Deportation to Rwanda: First migrant arrested in England

Despite much criticism, the British government is sticking to deporting migrants who arrived illegally to Rwanda. Their asylum application should be processed there. The first people were taken into custody.

According to the Home Office, the first migrants destined for deportation to Rwanda have been arrested by police in Great Britain. “The first illegal migrants to be deported to Rwanda have now been arrested,” the Interior Ministry said on Wednesday. The ministry called the step a “further milestone” in the British plan to deport irregular migrants to the East African country in the future.

The Interior Ministry further explained that “a series of nationwide operations” are underway. It published photographs and video footage of people being taken away in handcuffs and placed in vehicles. Home Secretary James Cleverly said his House was working to “quickly arrest those people who have no right to be here so we can get the flights taking off.”
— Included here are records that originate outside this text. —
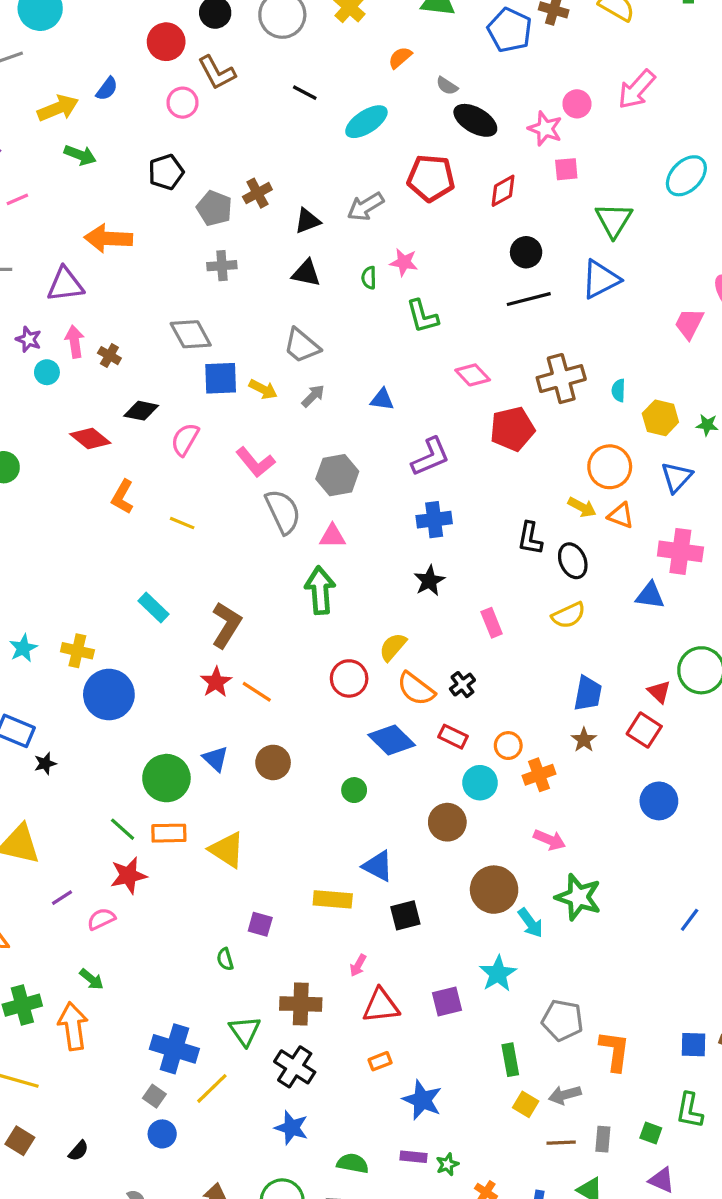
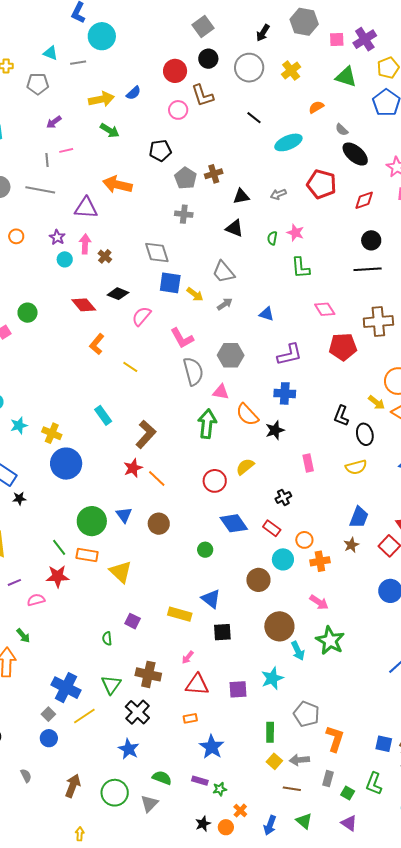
gray arrow: (366, 207) -> (278, 194), size x0.7
orange semicircle: (416, 689) -> (247, 415), moved
gray rectangle: (603, 1139) -> (328, 779), moved

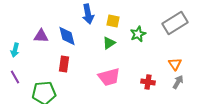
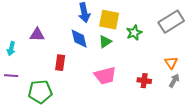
yellow square: (113, 21) -> (109, 20), size x1.5
blue diamond: (67, 36) -> (79, 39), moved
purple line: (15, 77) -> (11, 76), turned -56

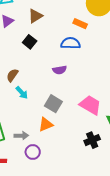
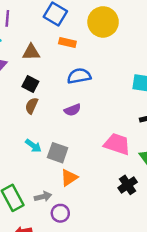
brown triangle: (35, 16) -> (31, 52), turned 42
orange rectangle: (80, 24) -> (67, 42), moved
brown semicircle: (12, 75) -> (32, 106), moved
gray square: (53, 104) -> (58, 153), moved

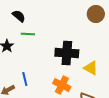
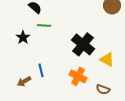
black cross: (67, 53) -> (83, 44), turned 35

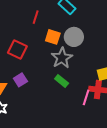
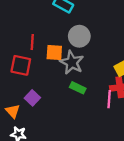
red line: (36, 17) -> (32, 42), moved
orange square: (53, 37) -> (54, 52), moved

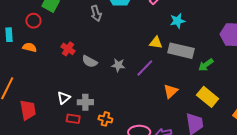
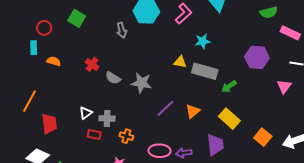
red circle: (33, 21) -> (44, 28), moved
gray star: (118, 65) -> (142, 83), size x1.5
purple line: (145, 68) -> (165, 108), moved

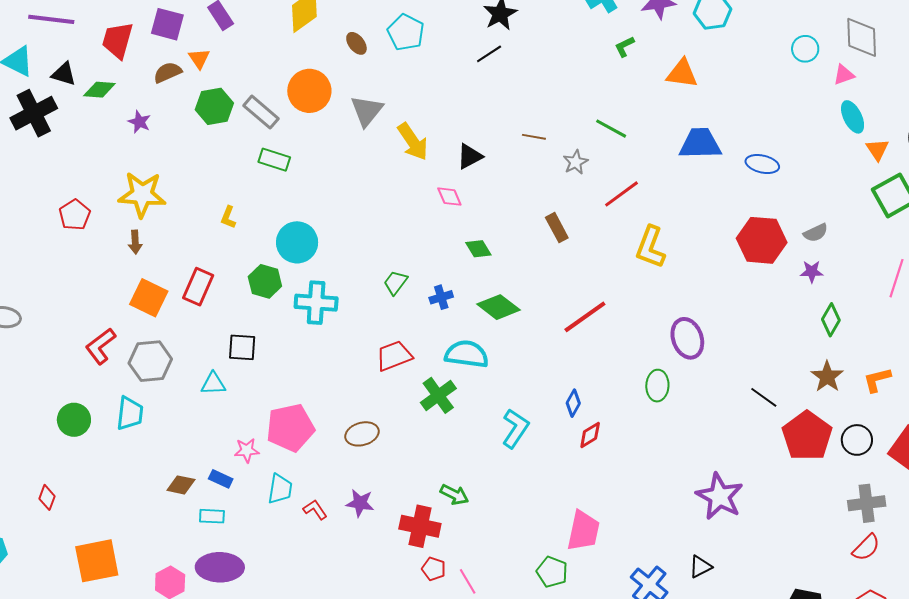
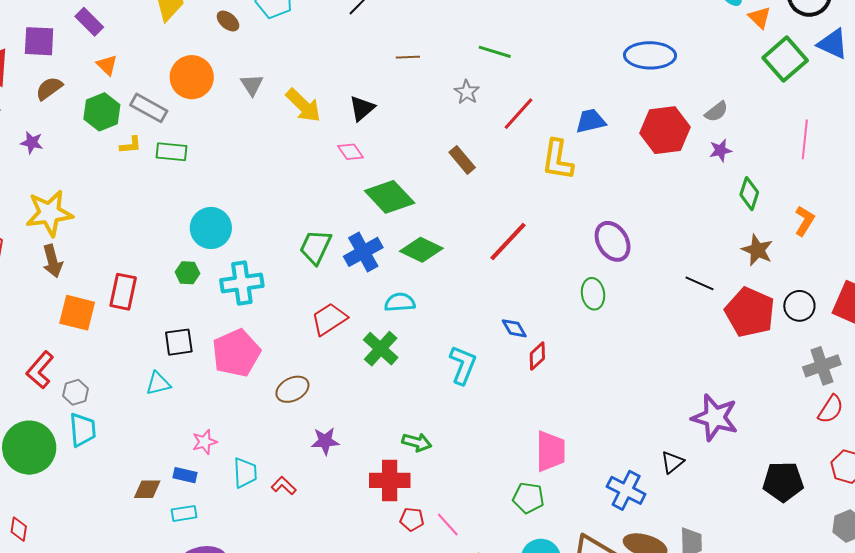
orange triangle: (199, 59) -> (107, 65), moved
gray triangle: (367, 111) -> (252, 85), size x0.7
brown line: (534, 137) -> (408, 57), moved
blue trapezoid: (700, 144) -> (591, 121), moved, size x0.7
blue ellipse: (762, 164) -> (650, 55), size x1.5
yellow L-shape: (228, 217) -> (131, 145), moved, turned -105
brown arrow: (135, 242) -> (52, 261), size x1.4
green diamond: (478, 249) -> (390, 197), size x1.8
green hexagon: (265, 281) -> (187, 273), size x0.7
green trapezoid: (395, 283) -> (315, 247), size x1.4
blue cross: (441, 297) -> (363, 252), size x1.6
cyan semicircle: (467, 354) -> (400, 302), size x0.7
gray hexagon: (150, 361) -> (76, 392), moved, size x0.6
orange L-shape: (877, 380) -> (804, 221), moved, turned 148
blue diamond: (573, 403) -> (514, 328), turned -48
green circle: (74, 420) -> (29, 448), size x1.6
pink pentagon: (290, 428) -> (236, 353), moved
brown ellipse: (362, 434) -> (292, 389), moved
purple star: (720, 496) -> (715, 418), moved
purple star: (360, 503) -> (325, 441), moved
5,700 people are threatened with deportation to Rwanda

In the future, people who entered the country irregularly should be able to be deported to Rwanda regardless of their origin and without having their asylum application examined. The East African country was classified as a safe third country. According to the government’s plans, a total of 5,700 migrants are to be exported to Rwanda by the end of the year.

According to the new model, asylum applications will now be examined by the Rwandan government in Kigali. If they are accepted, the refugees will be granted residency rights in the East African country and will not be able to return to Great Britain. According to the government’s wishes, the deportations should begin by July.

The British government hopes that the deportations will have a deterrent effect on migrants. According to official statistics, more than 57,000 people arrived in the UK in small boats across the English Channel between January 2022 and June 2023. In the first four months of this year, more than 7,200 people came into the country this way – a new record.

Finally, the question remained open as to which airline would fly people to Rwanda. UN rights experts have warned that airlines and aviation authorities could be violating international human rights if they take part in the deportations. According to Sunak, the government has already signed a contract with a commercial provider.

Meanwhile, on Monday, according to consistent media reports, a rejected asylum seeker left Great Britain for Rwanda for the first time as part of a voluntary return program.